Membrane potential theory
Membrane potential is the electrical voltage across a cell membrane, produced by unequal ion concentrations and selective permeability. The calculator estimates membrane potential in mV from intracellular and extracellular ion values together with relative permeability, so the result reflects both concentration gradients and how easily each ion crosses the membrane.
Core definitions and formulas
A single ion can be summarized with the Nernst equation, while a real resting membrane is better approximated with a simplified Goldman relationship that combines several ions. For K+ and Na+, a larger outside-to-inside ratio tends to make the equilibrium potential more positive. For Cl−, the concentration ratio appears in reverse because it is an anion.
\[
E_{\text{ion}}=\frac{R T}{zF}\ln\!\left(\frac{[\text{ion}]_{\text{out}}}{[\text{ion}]_{\text{in}}}\right)
\]
\[
V_m=\frac{R T}{F}\ln\!\left(\frac{P_K[K^+]_{\text{out}}+P_{Na}[Na^+]_{\text{out}}+P_{Cl}[Cl^-]_{\text{in}}}{P_K[K^+]_{\text{in}}+P_{Na}[Na^+]_{\text{in}}+P_{Cl}[Cl^-]_{\text{out}}}\right)
\]
Here, Vm is membrane voltage, R is the gas constant, T is absolute temperature, F is Faraday’s constant, z is ion charge, P is relative permeability, and brackets denote concentration, usually in mM. Reported voltage is usually given in mV.
How to interpret results
A more negative result means the cell interior is predicted to be more negative relative to the outside. Increasing K+ permeability usually pulls the voltage closer to the K+ equilibrium potential, while increasing Na+ permeability usually makes the membrane less negative.
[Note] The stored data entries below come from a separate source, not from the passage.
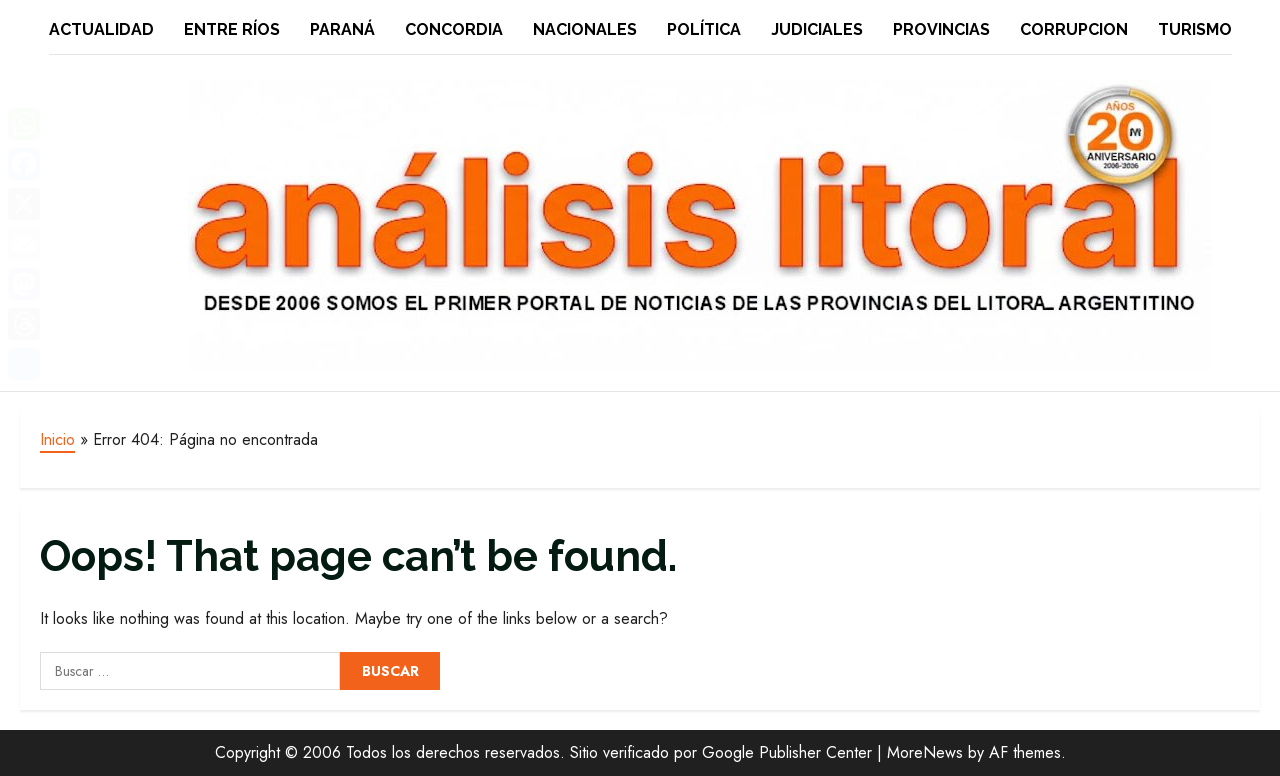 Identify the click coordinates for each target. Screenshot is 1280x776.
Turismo (1195, 29)
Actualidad (101, 29)
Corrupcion (1074, 29)
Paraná (342, 29)
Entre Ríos (232, 29)
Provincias (941, 29)
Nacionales (585, 29)
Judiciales (817, 29)
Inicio (57, 439)
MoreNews (925, 752)
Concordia (454, 29)
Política (704, 29) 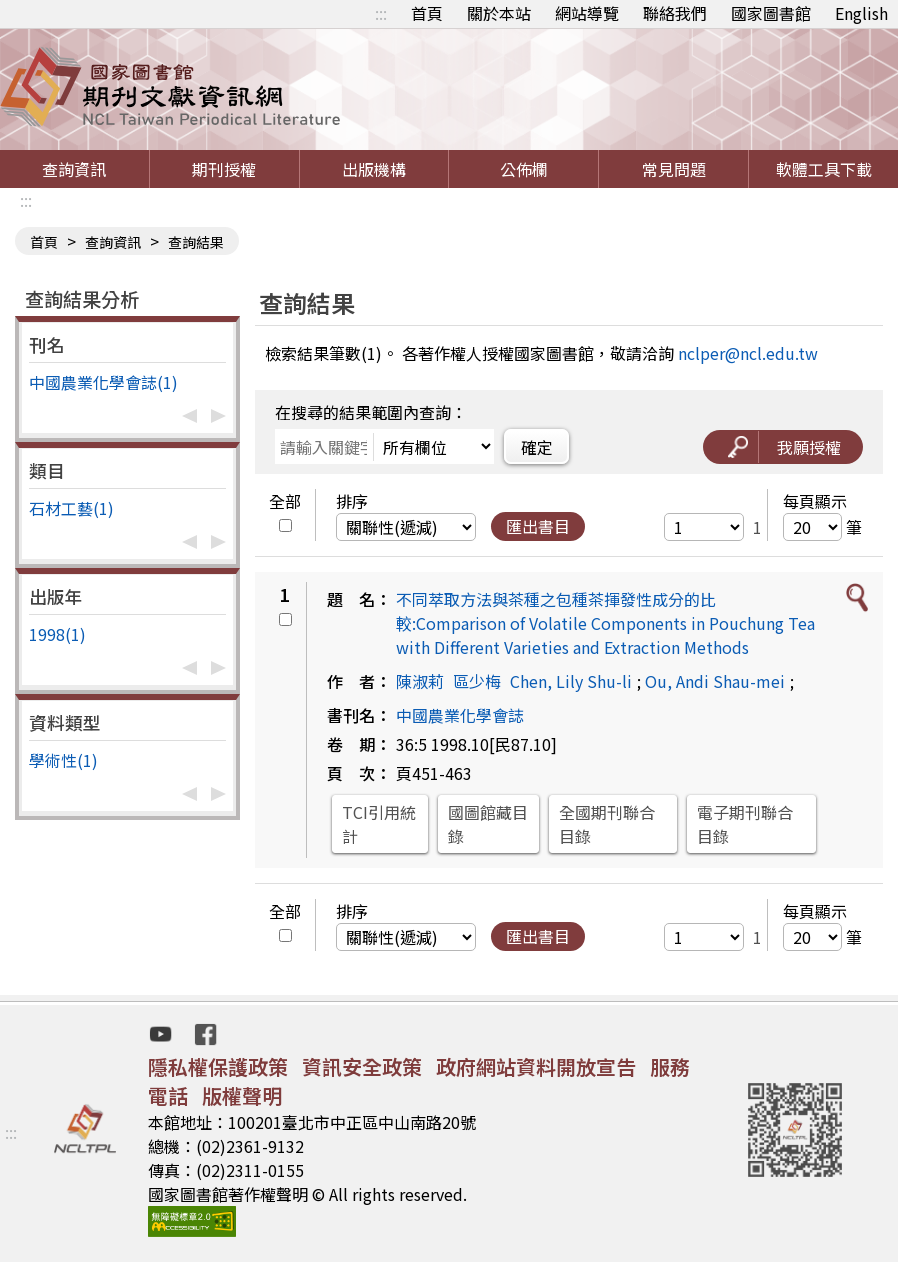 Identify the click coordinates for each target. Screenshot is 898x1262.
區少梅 (477, 681)
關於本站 (499, 13)
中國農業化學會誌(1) (103, 382)
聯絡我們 (675, 13)
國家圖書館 (771, 13)
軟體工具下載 (824, 169)
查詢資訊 (74, 169)
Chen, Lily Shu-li (571, 681)
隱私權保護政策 (218, 1066)
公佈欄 (524, 169)
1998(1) (57, 634)
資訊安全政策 (362, 1066)
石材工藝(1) (71, 508)
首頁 (427, 13)
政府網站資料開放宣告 (536, 1066)
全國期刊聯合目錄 (607, 824)
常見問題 (674, 169)
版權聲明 (242, 1095)
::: (381, 13)
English (861, 13)
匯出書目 (538, 526)
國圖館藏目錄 (488, 824)
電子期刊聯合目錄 (745, 824)
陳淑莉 (420, 681)
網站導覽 (587, 13)
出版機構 (374, 169)
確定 (537, 447)
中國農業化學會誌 (460, 715)
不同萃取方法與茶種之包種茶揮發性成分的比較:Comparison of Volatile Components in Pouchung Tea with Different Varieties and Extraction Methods (605, 623)
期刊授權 (224, 169)
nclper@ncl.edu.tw (748, 353)
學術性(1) (63, 760)
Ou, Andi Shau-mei (715, 681) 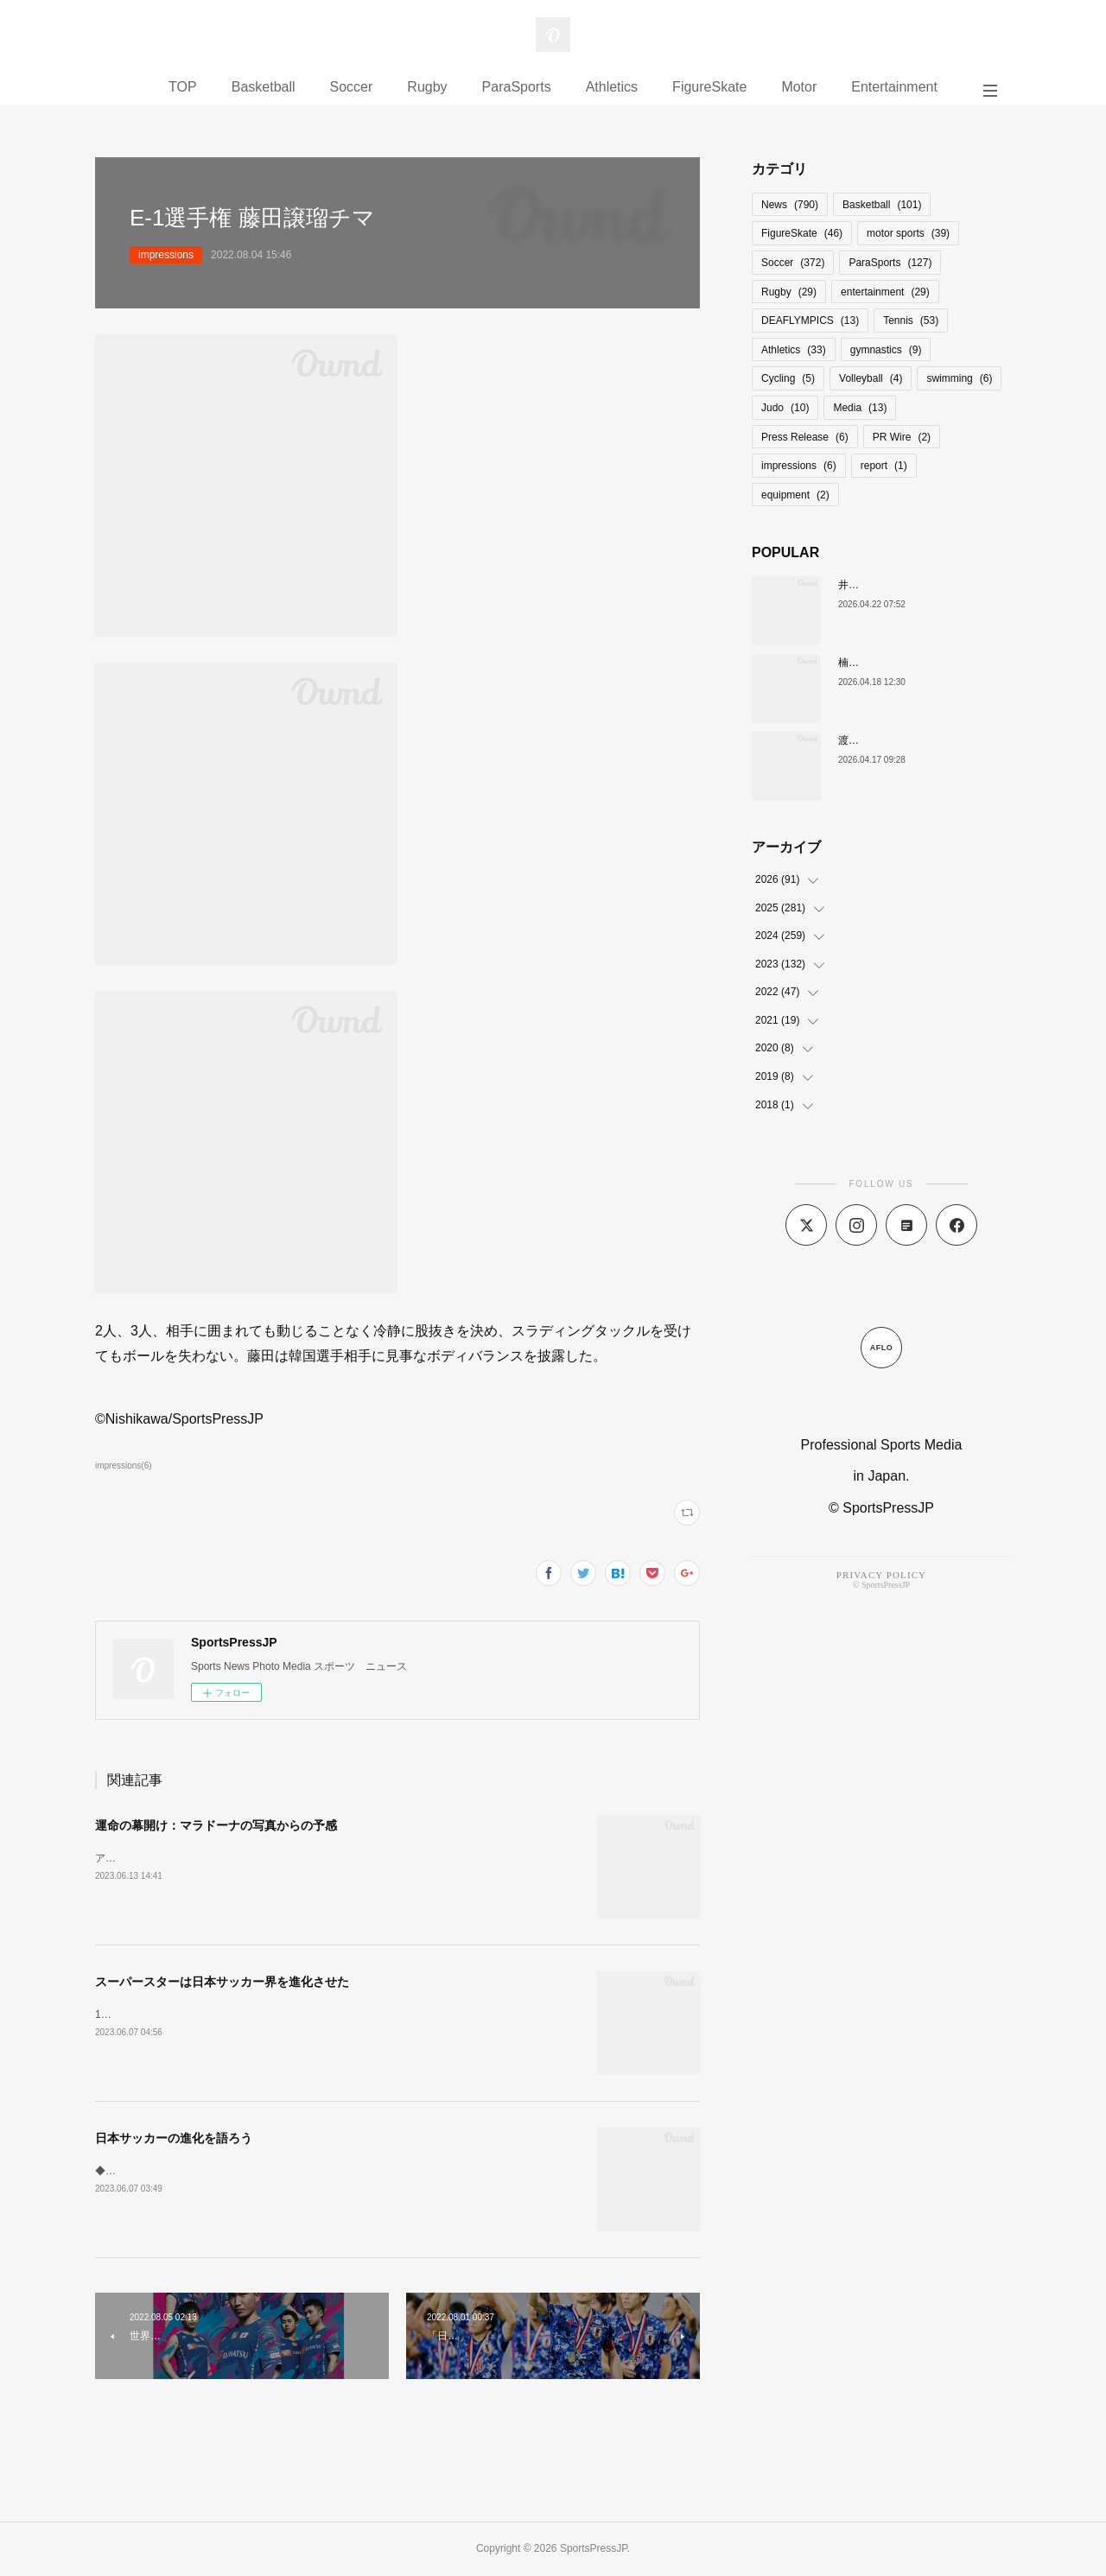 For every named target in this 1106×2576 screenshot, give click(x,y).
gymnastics (886, 350)
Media (860, 408)
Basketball (264, 86)
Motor (799, 86)
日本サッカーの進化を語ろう (173, 2138)
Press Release (805, 437)
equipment (795, 495)
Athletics (612, 86)
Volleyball (870, 378)
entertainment (885, 292)
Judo (785, 408)
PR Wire (902, 437)
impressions (166, 255)
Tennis (910, 320)
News (789, 205)
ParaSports (516, 86)
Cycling (788, 378)
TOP (182, 86)
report (884, 466)
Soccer (351, 86)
The output is most useful when read together with the ion contribution summary, the resting comparison, and the permeability-linked visualizations.
- Do not mix up inside and outside concentrations.
- Do not treat permeability as the same thing as concentration.
- Remember that Cl− enters the Goldman ratio with reversed sides.
- Use temperature in °C only if the tool converts it internally.
Micro example: with K+ = 140 mM inside and 5 mM outside, Na+ = 15 mM inside and 145 mM outside, Cl− = 10 mM inside and 110 mM outside, and relative permeabilities 1, 0.04, and 0.45, the predicted voltage is close to a typical resting value near −70 mV.
This tool is useful for studying resting voltage, permeability changes, and the effect of altered ion gradients in physiology or introductory biophysics. It is not a full electrophysiology simulator and does not replace channel kinetics, pumps, time-dependent currents, or action-potential models. A useful next step is the Nernst equation, Goldman-Hodgkin-Katz analysis, or action-potential modeling.